►

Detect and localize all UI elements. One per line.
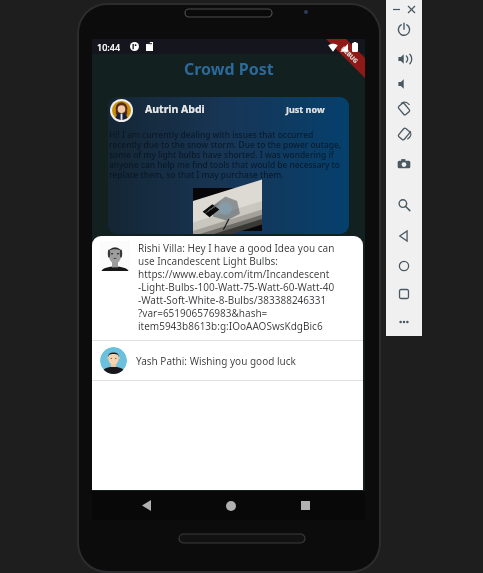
button[interactable]: Overview: [390, 280, 418, 308]
staticText: Autrin Abdi: [145, 102, 205, 116]
staticText: 10:44: [97, 41, 121, 53]
button[interactable]: Yash Pathi: Wishing you good luck: [92, 341, 363, 380]
button[interactable]: Back: [390, 222, 418, 250]
button[interactable]: Recent apps: [291, 491, 320, 520]
staticText: DEBUG: [339, 45, 360, 65]
button[interactable]: Home: [390, 252, 418, 280]
staticText: Just now: [286, 103, 325, 115]
staticText: Yash Pathi: Wishing you good luck: [136, 354, 296, 368]
staticText: Hi! I am currently dealing with issues t…: [109, 129, 343, 180]
button[interactable]: Rotate left: [390, 95, 418, 123]
button[interactable]: Zoom: [390, 191, 418, 219]
button[interactable]: Volume up: [390, 45, 418, 73]
button[interactable]: Take screenshot: [390, 150, 418, 178]
button[interactable]: Power: [390, 15, 418, 43]
button[interactable]: Home: [216, 491, 245, 520]
button[interactable]: Back: [132, 491, 161, 520]
staticText: Rishi Villa: Hey I have a good Idea you …: [138, 241, 335, 333]
button[interactable]: Rishi Villa: Hey I have a good Idea you …: [92, 236, 363, 340]
button[interactable]: More: [390, 308, 418, 336]
staticText: Crowd Post: [184, 58, 274, 80]
button[interactable]: Rotate right: [390, 120, 418, 148]
button[interactable]: Volume down: [390, 70, 418, 98]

◄

▶ _Try it_: What lines in the entries above hold "Home"? Copy every one.

▶ _Expected output_:
button[interactable]: Home: [390, 252, 418, 280]
button[interactable]: Home: [216, 491, 245, 520]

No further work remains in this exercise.